You don't have enough clients and work to secure your future, and you don't have the business development skills you need to get those clients and work. Your firm either doesn't provide such training, or provides it only to a select few.
I guess that means you're pretty much sentenced to be a second-class lawyer forever, constantly in fear of de-equitization (if you're a partner), compensation cuts, or outright loss of job. Right?
Only if you ignore the obvious.
My earlier post, "The (business development) gods help those who help themselves," cites various studies in which lawyers claim that business development training is critical to their success, but that their firms don't provide it. Many of those quoted used terms such as "critical," "survival," etc. to communicate the importance of such skills, and the training to develop them.

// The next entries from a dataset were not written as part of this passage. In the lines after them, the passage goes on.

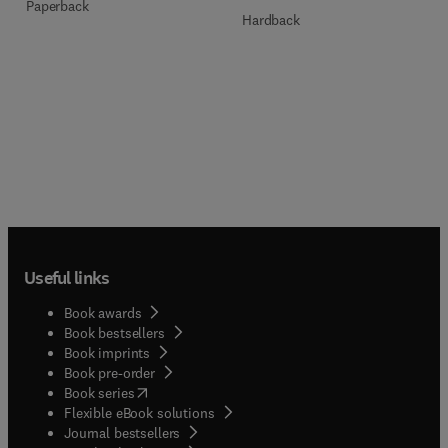
Paperback
Hardback
Useful links
Book awards
Book bestsellers
Book imprints
Book pre-order
(
opens in new tab/window
)
Book series
Flexible eBook solutions
Journal bestsellers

Changing firms to get training
An ALM Intelligence survey some years back "reviewed cross-selling, client retention, utilizing metrics, and the importance of ongoing evaluation and refinement of targets and individual efforts,” revealed this surprising data:
"In fact, last fall's ALM Intelligence survey on laterals indicated that of the 48% of laterals who moved firms before becoming partners, a very large percentage made the switch to get business development training and support."

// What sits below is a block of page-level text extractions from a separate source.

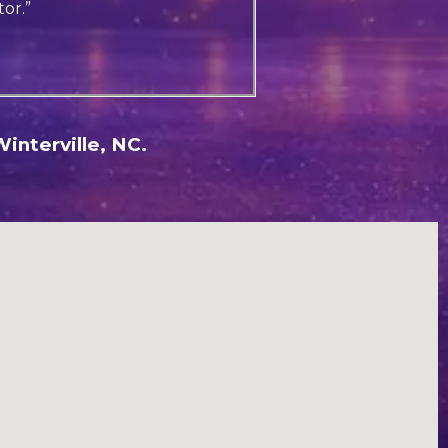
or.”
interville, NC.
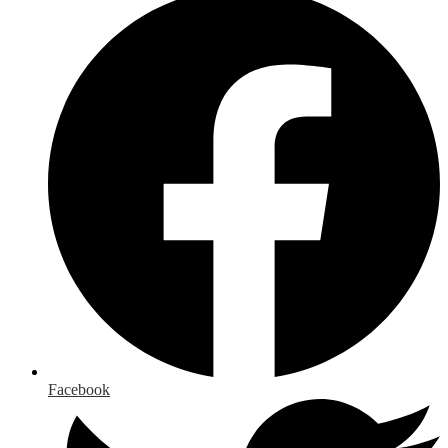
Facebook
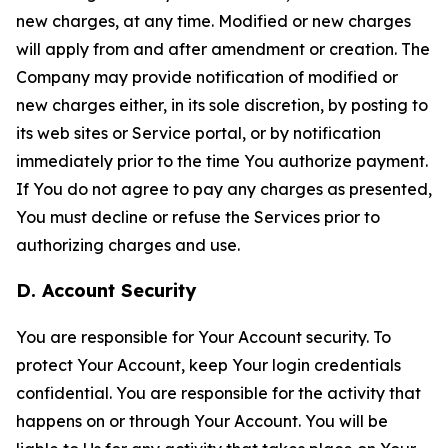
new charges, at any time. Modified or new charges
will apply from and after amendment or creation. The
Company may provide notification of modified or
new charges either, in its sole discretion, by posting to
its web sites or Service portal, or by notification
immediately prior to the time You authorize payment.
If You do not agree to pay any charges as presented,
You must decline or refuse the Services prior to
authorizing charges and use.
D. Account Security
You are responsible for Your Account security. To
protect Your Account, keep Your login credentials
confidential. You are responsible for the activity that
happens on or through Your Account. You will be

If I'm reading this right, half of laterals are partner-track senior associates, "a very large percentage" of which changed firms to get business development training. Wow. They actually changed jobs to get BD training? (I have some doubts about this, but will let it go for now.)
So, what was the "obvious" I referred to?
Sarah McClellan, a partner at Thompson Knight, answers the question with "Want to Succeed in Law? Adopt an Ownership Mentality." She tells us that, among other traits,
"...owners take personal responsibility for the business’s success. An owner knows that the business’s success will require his or her personal investment of time and money. Owners know that the buck stops with them. They don’t look to someone else to make things work.
Think as if you have no partners and the business’s success is entirely dependent on what you do. If you were practicing on your own, with no one to get work for you, what would you do on a day-to-day basis to make sure your business succeeds?
Owners are proactive. They don’t (because they can’t) wait for someone else to initiate business-building activity, but take the lead.
You are the chairman and sole owner of You, Inc. You have complete responsibility for whether or not that enterprise prospers. Waiting for someone else to assure your success is begging for failure.
The business development skills upshot is, take responsibility for getting what you say are critical skills. Stop waiting for mom or dad, i.e., the firm, to get it for you. If this is as important as you say, isn't it time to put your big-boy pants on, arrange for, finance the training yourself? You can afford it. More accurately, you can't not afford it.
I think it may have been John Kenneth Galbraith who said the keys to success were simple:
Decide what you want.
Decide what you're willing to give up to get it.
Get on with it.
Too many lawyers' answer to #2 appears to be, "nothing." They grew accustomed to their firms supplying every need. Well, Dorothy, we're not in Kansas anymore. The world has changed, permanently.
Market shift = opportunity
This is an opportunity. The inertia that you know will paralyze most lawyers in this respect means that you can gain a market advantage that you'll never relinquish.
If you think it doesn't matter whether you adapt or not, you might be interested to know that clients actually care about lawyers' sales approaches and behaviors. In fact, they express a surprising loathing for the clumsy methods of the past.